A Dama do Pé-de-Cabra/I/IV
Ora deveis de saber que o senhor de Biscaia tinha um alão a quem muito queria, raivoso no travar das feras, manso com seu dono e, até, com os servos de casa.
A nobre mulher de D. Diogo tinha uma podenga preta como azeviche, esperta e ligeira que mais não havia dizer, e dela não menos prezada.
O alão estava gravemente assentado no chão defronte de D. Diogo Lopes, com as largas orelhas pendentes e os olhos semicerrados, como quem dormitava.
A podenga negra, essa corria pelo aposento viva e inquieta, pulando como um diabrete: o pêlo liso e macio reluzia-lhe com um reflexo avermelhado.
O barão, depois da saúde urbi et orbi feita aos monteiros, esgotava um quírie comprido de saúdes particulares, e a cada nome uma taça.
Estava como cumpria a um rico-homem ilustre, que nada mais tinha que fazer neste mundo, senão dormir, beber, comer e caçar.
E o alão cabeceava, como um abade velho em seu coro, e a podenga saltava.
O senhor de Biscaia pegou então de um pedaço de osso com sua carne e medula e, atirando-o ao alão, gritou-lhe: — "Silvano, toma lá tu, que és fragueiro: leve o diabo a podenga, que não sabe senão correr e retouçar."
O canzarrão abriu os olhos, rosnou, pôs a pata sobre o osso e, abrindo a boca, mostrou os dentes anavalhados. Era como um rir deslavado.
Mas logo soltou um uivo e caiu, perneando meio morto: a podenga, de um pulo, lhe saltara à garganta, e o alão agonizava.
"Pelas barbas de D. From, meu bisavô! — exclamou D. Diogo, pondo-se em pé, trêmulo de cólera e de vinho. —A perra maldita matou-me o melhor alão da matilha; mas juro que hei-de escorchá-la." E, virando com o pé o cão moribundo, mirava as largas feridas do nobre animal, que expirava.
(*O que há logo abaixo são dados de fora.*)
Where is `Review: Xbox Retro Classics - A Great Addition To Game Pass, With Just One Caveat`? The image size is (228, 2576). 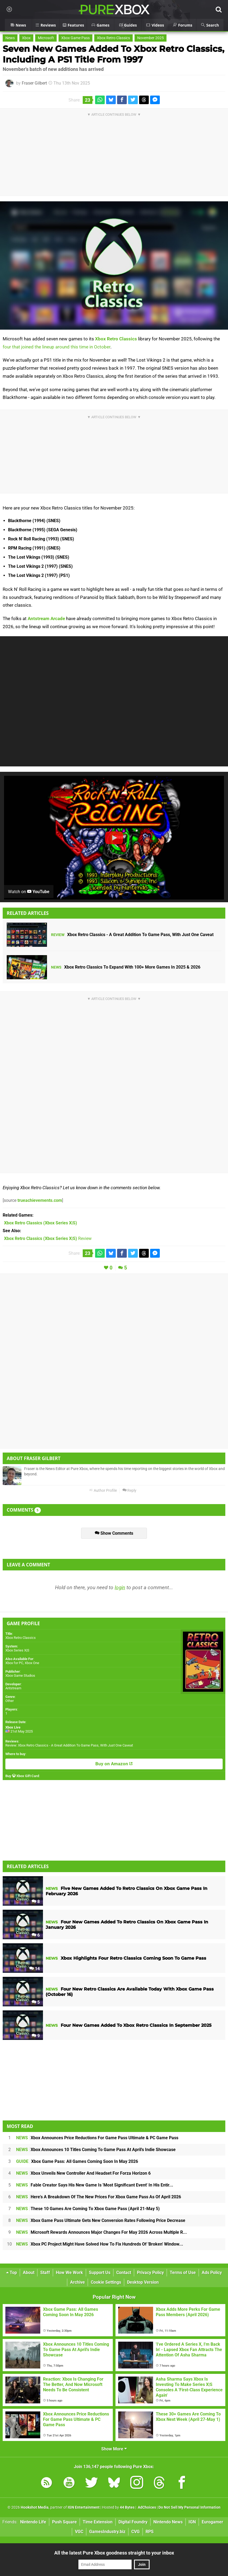
Review: Xbox Retro Classics - A Great Addition To Game Pass, With Just One Caveat is located at coordinates (69, 1745).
"A la fé que nunca tal vi! Virgem bendita. Aqui anda coisa de Belzebu." — E dizendo e fazendo, BENZIA-SE E PERSIGNAVA-SE.
"Ui!"— gritou sua mulher, como se a houveram queimado. O barão olhou para ela: viu-a com os olhos brilhantes, as faces negras, a boca torcida e os cabelos eriçados.
E ia-se alevantando, alevantando ao ar, com a pobre D. Sol sobraçada debaixo do braço esquerdo: o direito estendia-o por cima da mesa para seu filho, D. Inigo de Biscaia.
E aquele braço crescia, alongando-se para o mesquinho, que, de medo, não ousava bulir nem falar.
E a mão da dama era preta e luzidia, como o pêlo da podenga, e as unhas tinham-se-lhe estendido bem meio palmo e recurvado em garras.
"Jesus, santo nome de Deus!" bradou D. Diogo, a quem o terror dissipara as fumaças do vinho. E, travando de seu filho com a esquerda fez no ar com a direita, uma e outra vez, o sinal da cruz.
E sua mulher deu um grande gemido e largou o braço de Inigo Guerra, que já tinha seguro, e, continuando a subir ao alto, saiu por uma grande fresta, levando a filhinha que muito chorava.
Desde esse dia não houve saber mais nem da mãe nem da filha. A podenga negra, essa sumiu-se por tal arte, que ninguém no castelo lhe tornou a pôr a vista em cima.
D. Diogo Lopes viveu muito tempo triste e aborrido, porque já não se atrevia a montear. Lembrou-se, porém, um dia de espairecer sua tristura, e, em vez de ir à caça dos cerdos, ursos e zebras, sair à caça de mouros.
Mandou, pois, alevantar o pendão, desenferrujar e polir a caldeira, e provar seus arneses. Entregou a Inigo Guerra, que já era mancebo e cavaleiro, o governo de seus castelos, e partiu com lustrosa mesnada de homens d'armas para a hoste del-rei Ramiro, que ia em fossado contra a mourisma de Espanha.
Por muito tempo não houve dele, em Biscaia, nem nvas nem mensageiros.